For many converts, conversion offered a path to better employment, education, marriages, and, potentially, citizenship. Rothman also examines individual conversion narratives, usually composed by a priest, for the ways Venetians perceived these religious others. While Jewish and Protestant narratives emphasized the individual choice to convert, the Muslim conversion narratives emphasized changing circumstances (geographic, military, or familial), reflecting the sense of Venetians that Islam was a slavish religion. I appreciate the way Rothman embeds these conversions in their multiple social contexts, and American religious historians show signs of moving in the same direction. As John Lardas Modern argues, historians, with some notable exceptions, have focused on individual choice rather than the circumscribed religious and secular discourses that shaped the choices of antebellum Americans.

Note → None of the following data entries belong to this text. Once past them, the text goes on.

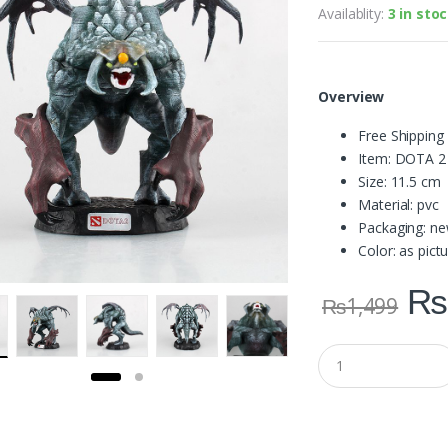
Availablity:
3 in sto
Overview
Free Shipping
Item: DOTA 2
Size: 11.5 cm
Material: pvc
Packaging: ne
Color: as pic
₨
₨
1,499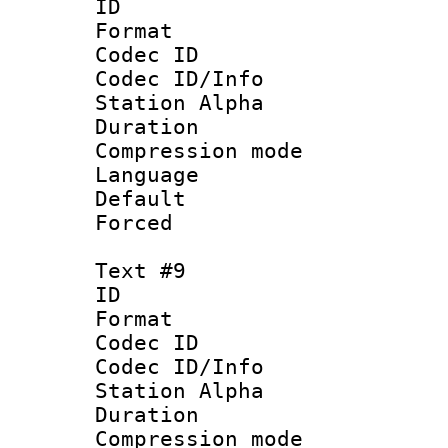
ID :
Format 
Codec ID :
Codec ID/Info
Station Alpha
Duration : 
Compression mo
Language 
Default
Forced
Text #9
ID :
Format 
Codec ID :
Codec ID/Info
Station Alpha
Duration : 
Compression mo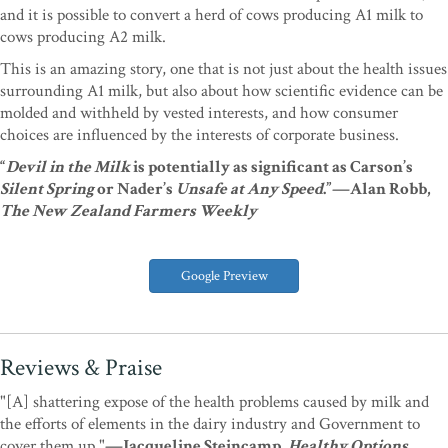
and it is possible to convert a herd of cows producing A1 milk to
cows producing A2 milk.
This is an amazing story, one that is not just about the health issues
surrounding A1 milk, but also about how scientific evidence can be
molded and withheld by vested interests, and how consumer
choices are influenced by the interests of corporate business.
“
Devil in the Milk
is potentially as significant as Carson’s
Silent Spring
or Nader’s
Unsafe at Any Speed
.”—Alan Robb,
The New Zealand Farmers Weekly
Google Preview
Reviews & Praise
"[A] shattering expose of the health problems caused by milk and
the efforts of elements in the dairy industry and Government to
cover them up."
—Jacqueline Steincamp,
Healthy Options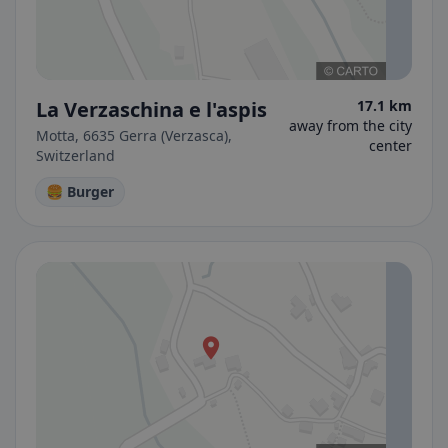
La Verzaschina e l'aspis
17.1 km
away from the city
Motta, 6635 Gerra (Verzasca),
center
Switzerland
🍔 Burger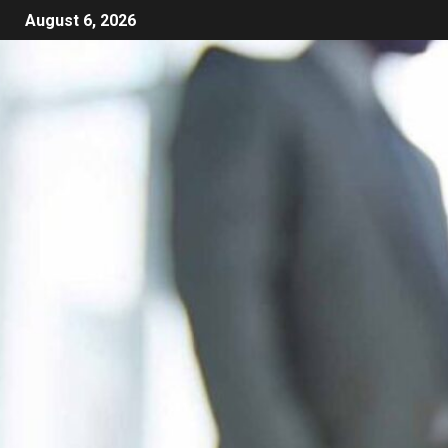
August 6, 2026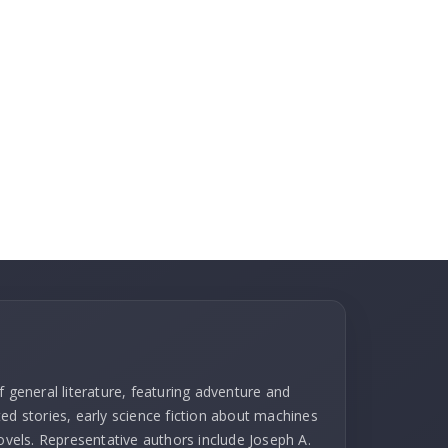
f general literature, featuring adventure and
ed stories, early science fiction about machines
novels. Representative authors include Joseph A.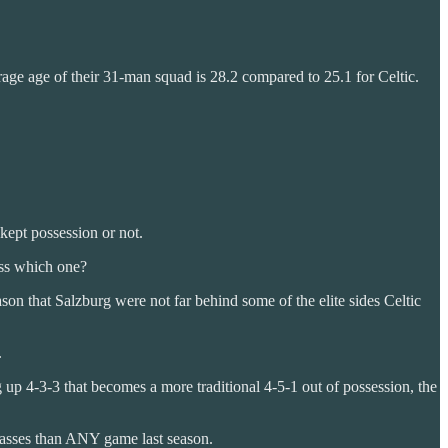
erage age of their 31-man squad is 28.2 compared to 25.1 for Celtic.
kept possession or not.
ess which one?
son that Salzburg were not far behind some of the elite sides Celtic
.
ing up 4-3-3 that becomes a more traditional 4-5-1 out of possession, the
 passes than ANY game last season.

Mrinalini Sinha’s Specters ofMother India: The Global Restructuring of an Empire discusses the unexpected consequences of the 1927 publication of Mother India, a social and religious exposé by conservative American journalist Katherine Mayo (the photo is from the book). Arguing for the continuation of British colonial rule, Mayo’s book focused on the oppressed and over-sexed Hindu woman to show that Indians were not capable of self-government. The response to the book—in India, Britain, and the U.S.—shocked its supporters in the Rockefeller Foundation and the British government. Indian nationalists, and their allies in the U.S. (including the NAACP, liberal journalists, and supporters of Irish independence), argued that the British Empire had failed to improve the status of Indian women. In Britain and the U.S., missionaries, who Mayo hoped would be her most vocal advocates, backed away from her central message.
As Sinha writes, a number of leading missionary organizations issued statements criticizing the book. One protest from seven American missionaries read:
[We wish] to pay our tribute of love and respect to the people of India from whom we, of the west, may learn many valuable lessons. We wish to express our sense of humiliation that an American should write with such unfairness and apparent prejudice in presenting India.Sinha effectively expands the geography of empire to show the shifting political ground on which imperialists, nationalists, and missionaries operated. If we place important books in American religious history, such as the Woman’s Bible (I'm sure readers will come up with other good examples), in a trans-imperial context, what would we learn about their impact at home and abroad?
A side observation: Mayo is a fascinating figure. According to Sinha, she started her career as a researcher for Oswald Garrison Villard’s book on John Brown. Before publishing Mother India, she wrote books defending the fiscal reputation of the YMCA, promoting imperialism in the Philippines, and celebrating the efforts of the state police to control immigrants, African Americans, and labor. In addition to her lifelong partner M. Moyca Newell, Mayo’s biggest supporters were the Daughters of the American Revolution and other conservative women’s groups (Kirsten Marie Delegard’s new book on the development of female political conservatism after suffrage is on my “to read” list). Mayo was an Episcopalian, and I finished Sinha’s book wanting to know more about the involvement of Mayo and other conservative women in the religious and racial politics of the American empire.